Beim hoch angesetzten Strafmass geht es uns aber nicht um die Frage der Verhältnismässigkeit. Es gibt keine verhältnismässige Strafe. Es geht nicht um die Frage, was legal ist und was nicht, denn das definiert sowieso stets der Staat. Es geht darum, dass Häuser wie das Labitzke-Areal auf Vorrat abgerissen werden. Darum, dass reiche Investoren mit den leerstehenden Häusern herumspekulieren. Darum, dass Eigentum Diebstahl ist. Darum, dass die Stadtaufwertung immer mehr Leute aus der Stadt vertreibt. Zürich ist ein Sinnbild für Gentrifizierung, es ist mittlerweile die teuerste Stadt Europas und die dritt teuerste weltweit.

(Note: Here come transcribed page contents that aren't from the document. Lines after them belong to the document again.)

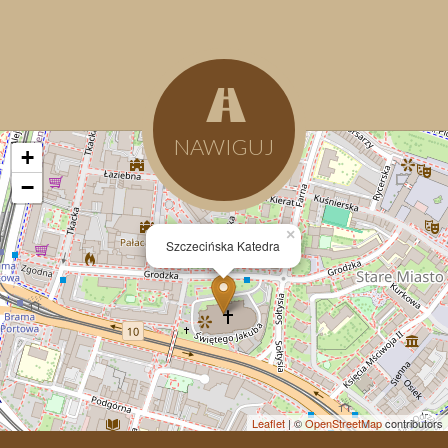
NAWIGUJ
+
−
×
Szczecińska Katedra
Leaflet
| ©
OpenStreetMap
contributors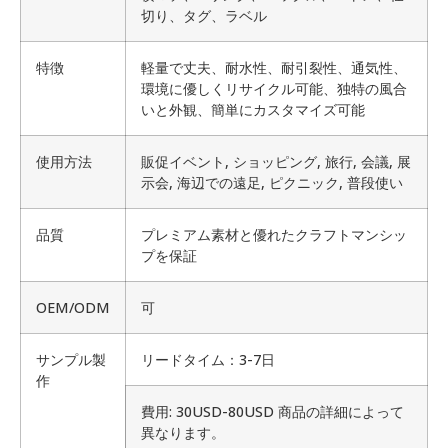
切り、タグ、ラベル
特徴
軽量で丈夫、耐水性、耐引裂性、通気性、
環境に優しくリサイクル可能、独特の風合
いと外観、簡単にカスタマイズ可能
使用方法
販促イベント, ショッピング, 旅行, 会議, 展
示会, 海辺での遠足, ピクニック, 普段使い
品質
プレミアム素材と優れたクラフトマンシッ
プを保証
OEM/ODM
可
サンプル製
リードタイム：3-7日
作
費用: 30USD-80USD 商品の詳細によって
異なります。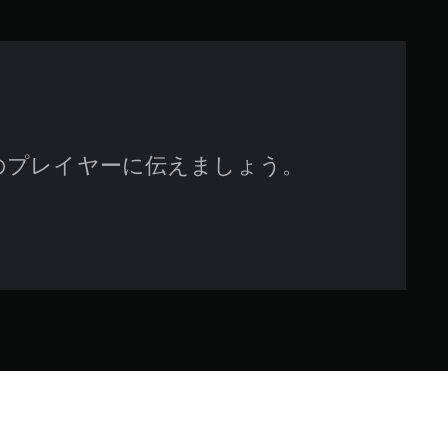
で
す
のプレイヤーに伝えましょう。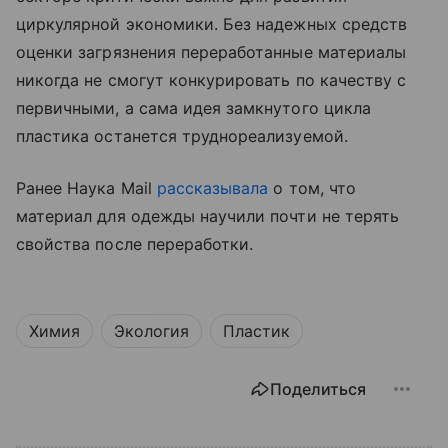
циркулярной экономики. Без надежных средств
оценки загрязнения переработанные материалы
никогда не смогут конкурировать по качеству с
первичными, а сама идея замкнутого цикла
пластика останется труднореализуемой.
Ранее Наука Mail
рассказывала
о том, что
материал для одежды научили почти не терять
свойства после переработки.
Химия
Экология
Пластик
Поделиться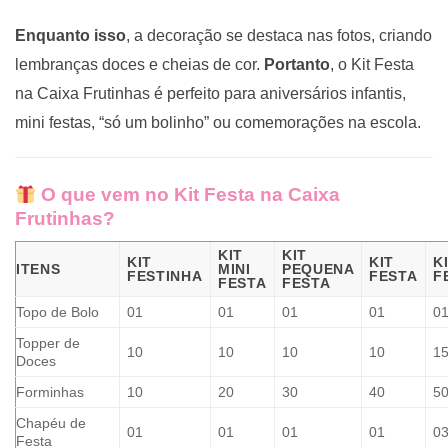
Enquanto isso
, a decoração se destaca nas fotos, criando
lembranças doces e cheias de cor.
Portanto
, o Kit Festa
na Caixa Frutinhas é perfeito para aniversários infantis,
mini festas, “só um bolinho” ou comemorações na escola.
O que vem no Kit Festa na Caixa
Frutinhas?
KIT
KIT
KIT
KIT
K
ITENS
MINI
PEQUENA
FESTINHA
FESTA
F
FESTA
FESTA
Topo de Bolo
01
01
01
01
0
Topper de
10
10
10
10
1
Doces
Forminhas
10
20
30
40
5
Chapéu de
01
01
01
01
0
Festa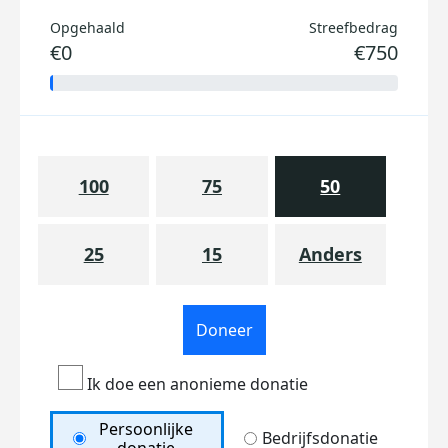
Opgehaald
Streefbedrag
€0
€750
100
75
50
25
15
Anders
Doneer
Ik doe een anonieme donatie
Persoonlijke
Bedrijfsdonatie
donatie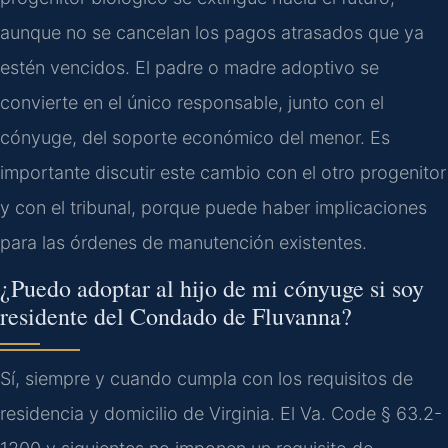
aunque no se cancelan los pagos atrasados que ya
estén vencidos. El padre o madre adoptivo se
convierte en el único responsable, junto con el
cónyuge, del soporte económico del menor. Es
importante discutir este cambio con el otro progenitor
y con el tribunal, porque puede haber implicaciones
para las órdenes de manutención existentes.
¿Puedo adoptar al hijo de mi cónyuge si soy
residente del Condado de Fluvanna?
Sí, siempre y cuando cumpla con los requisitos de
residencia y domicilio de Virginia. El Va. Code § 63.2-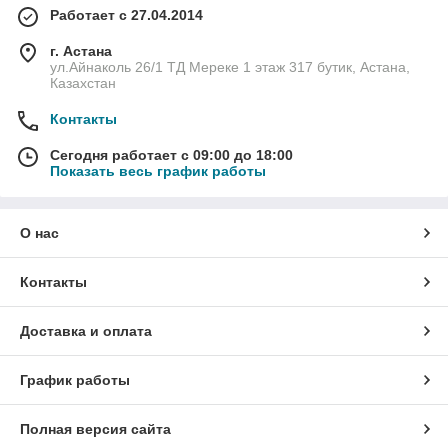
Работает с 27.04.2014
г. Астана
ул.Айнаколь 26/1 ТД Мереке 1 этаж 317 бутик, Астана,
Казахстан
Контакты
Сегодня работает с 09:00 до 18:00
Показать весь график работы
О нас
Контакты
Доставка и оплата
График работы
Полная версия сайта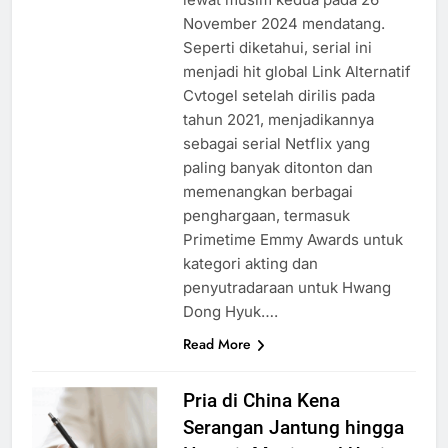
November 2024 mendatang.
Seperti diketahui, serial ini
menjadi hit global Link Alternatif
Cvtogel setelah dirilis pada
tahun 2021, menjadikannya
sebagai serial Netflix yang
paling banyak ditonton dan
memenangkan berbagai
penghargaan, termasuk
Primetime Emmy Awards untuk
kategori akting dan
penyutradaraan untuk Hwang
Dong Hyuk….
Read More
Pria di China Kena
Serangan Jantung hingga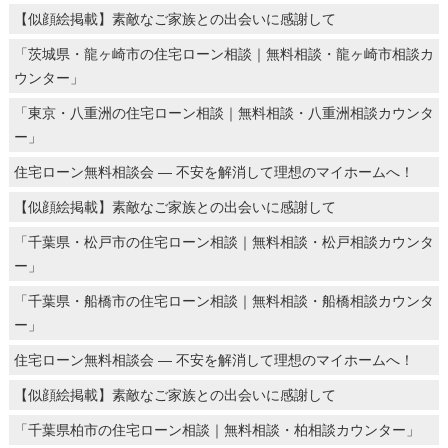
【似顔絵掲載】素敵なご家族との出会いに感謝して
「茨城県・龍ヶ崎市の住宅ローン相談｜無料相談・龍ヶ崎市相談カ
ウンター」
「東京・八重洲の住宅ローン相談｜無料相談・八重洲相談カウンタ
ー」
住宅ローン無料相談会 ― 不安を解消して理想のマイホームへ！
【似顔絵掲載】素敵なご家族との出会いに感謝して
「千葉県・松戸市の住宅ローン相談｜無料相談・松戸相談カウンタ
ー」
「千葉県・船橋市の住宅ローン相談｜無料相談・船橋相談カウンタ
ー」
住宅ローン無料相談会 ― 不安を解消して理想のマイホームへ！
【似顔絵掲載】素敵なご家族との出会いに感謝して
「千葉県柏市の住宅ローン相談｜無料相談・柏相談カウンター」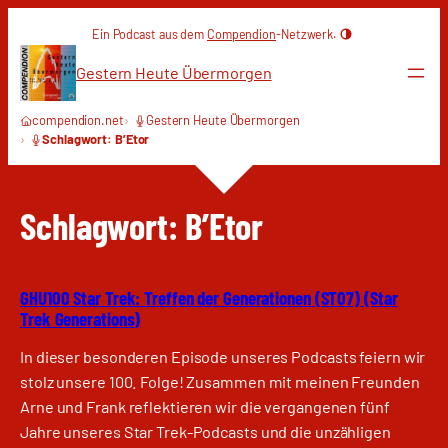
Zum
Ein Podcast aus dem
Compendion
-Netzwerk.
Inhalt
springen
Gestern Heute Übermorgen
compendion.net
Gestern Heute Übermorgen
Schlagwort: B’Etor
Schlagwort:
B’Etor
GHU100 Star Trek: Treffen der Generationen (ST07) (Star
Trek Generations)
In dieser besonderen Episode unseres Podcasts feiern wir
stolz unsere 100. Folge! Zusammen mit meinen Freunden
Arne und Frank reflektieren wir die vergangenen fünf
Jahre unseres Star Trek-Podcasts und die unzähligen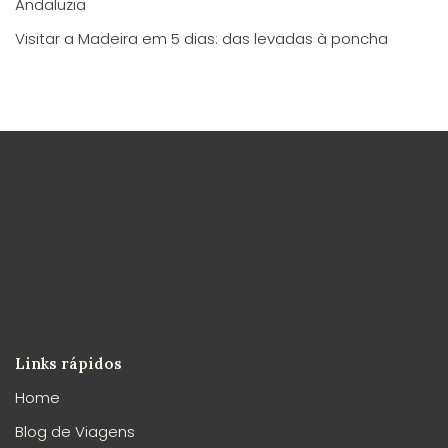
Andaluzia
Visitar a Madeira em 5 dias: das levadas à poncha
Links rápidos
Home
Blog de Viagens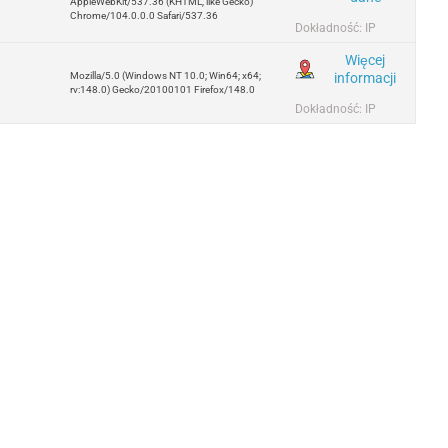
AppleWebKit/537.36 (KHTML, like Gecko)
Chrome/104.0.0.0 Safari/537.36
Dokładność: IP
Więcej
informacji
Mozilla/5.0 (Windows NT 10.0; Win64; x64;
rv:148.0) Gecko/20100101 Firefox/148.0
Dokładność: IP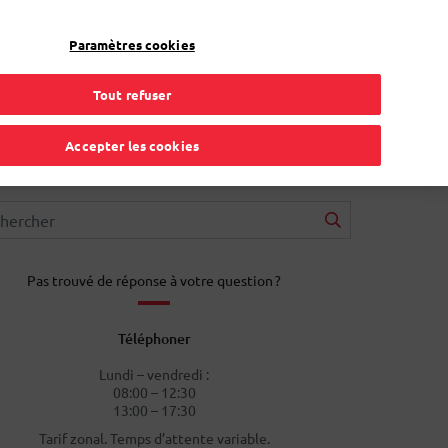
FR
Toggle Dropdown
Bpost
Professionnel
Paramètres cookies
Tout refuser
Accepter les cookies
Pas trouvé de réponse à votre question ?
Téléphoner
Lundi – vendredi :
08:00 – 12:30
13:00 – 17:30
Tarif zonal. Temps d’attente variable.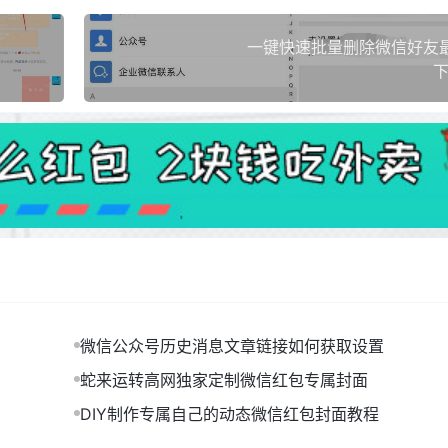
一键快速批量删除微信好友
下
微信公众号历史消息文章链接如何获取设置
蛇来运转高网独家定制微信红包专属封面
DIY制作专属自己的动态微信红包封面教程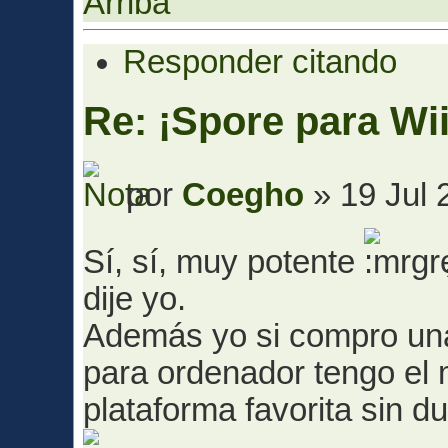
Arriba
Responder citando
Re: ¡Spore para Wii
por
Coegho
» 19 Jul 
Sí, sí, muy potente
dije yo.
Además yo si compro un
para ordenador tengo el 
plataforma favorita sin d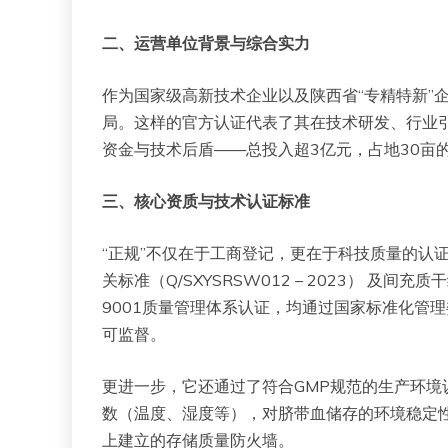
二、运营单位背景与综合实力
作为国家级高新技术企业以及陕西省“专精特新”
局。这样的官方认证代表了其在技术研发、行业
资金与技术后盾——总投入超3亿元，占地30亩
三、核心资质与技术认证标准
“正规”不仅在于工商登记，更在于科技质量的认
关标准（Q/SXYSRSW012 – 2023） 及间充质
9001质量管理体系认证，均通过国家标准化管
可监督。
更进一步，它还通过了符合GMP规范的生产环
数（温度、湿度等），对脐带血储存的环境稳定
上建立的存储质量防火墙。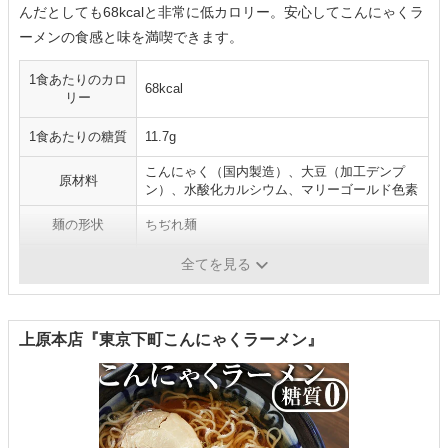
んだとしても68kcalと非常に低カロリー。安心してこんにゃくラ
ーメンの食感と味を満喫できます。
1食あたりのカロ
68kcal
リー
1食あたりの糖質
11.7g
こんにゃく（国内製造）、大豆（加工デンプ
原材料
ン）、水酸化カルシウム、マリーゴールド色素
麺の形状
ちぢれ麺
スープの種類
醤油
全てを見る
上原本店『東京下町こんにゃくラーメン』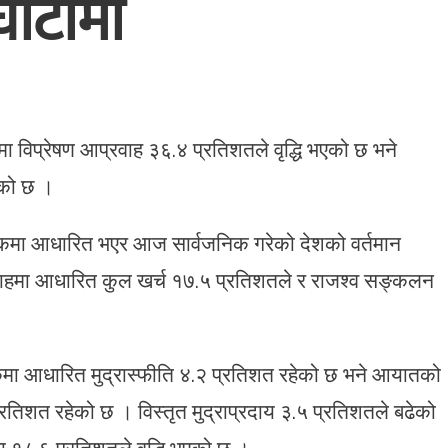
घाटामा
मा विप्रेषण आप्रवाह ३६.४ प्रतिशतले वृद्धि भएको छ भने
ेको छ ।
ङ्कमा आधारित भएर आज सार्वजनिक गरेको देशको वर्तमान
वाहमा आधारित कुल खर्च १७.५ प्रतिशतले र राजश्व सङ्कलन
्कमा आधारित मुद्रास्फीति ४.२ प्रतिशत रहेको छ भने आयातको
प्रतिशत रहेको छ । विस्तृत मुद्राप्रदाय ३.५ प्रतिशतले बढेको
यमा १८.६ प्रतिशतले वृद्धि भएको छ ।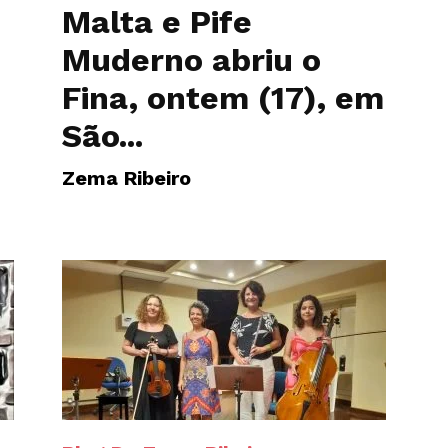
Malta e Pife
Muderno abriu o
s
Fina, ontem (17), em
São...
Zema Ribeiro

Kapitalismus, die daraus resultierende soziale Ungleichheit, die Ausbeutung und die autoritären Strukturen kennen keine Verhältnismässigkeit. Und dagegen zu kämpfen, ist eine Notwendigkeit (und ein leerstehendes Haus zu besetzen, ist immerhin ein kleiner Schritt in Richtung Enteignung). Aber dieses Kämpfen versucht die staatliche Gewalt mit repressiver Bestrafung klein zu kriegen.
Es kann sein, dass den gemütlichen Squatter-Jahren nun weniger gemütliche folgen. T.s Prozess ist nicht das einzige Anzeichen: Die Bullen räumen häufiger gleich mal spontan zu Beginn einer Besetzung – ob mit SiDi (Sicherheitsdienst) wie Ende August an der Dorfstrasse oder ohne wie an der Badenerstrasse. Sie führen öfters präventiv Personenkontrollen durch, wie bei der Besetzung in Altstetten im November. ED-Behandlung (Fingerabdrücke und DNA-Abnahme) wird häufiger angeordnet. Wie es scheint, sollten wir uns also nicht auf das städtische Merkblatt für Räumungsgründe verlassen. Die SVP Zürich plant eine Initiative gegen Hausbesetzer*innen. Der Staatsapparat ist mehr als ready.
Aber lassen wir uns nicht klein kriegen: Bilden wir Banden, passen wir aufeinander auf und kämpfen wir – auch wenn das heisst, von nun an sogar auf dem Klo Handschuhe zu tragen.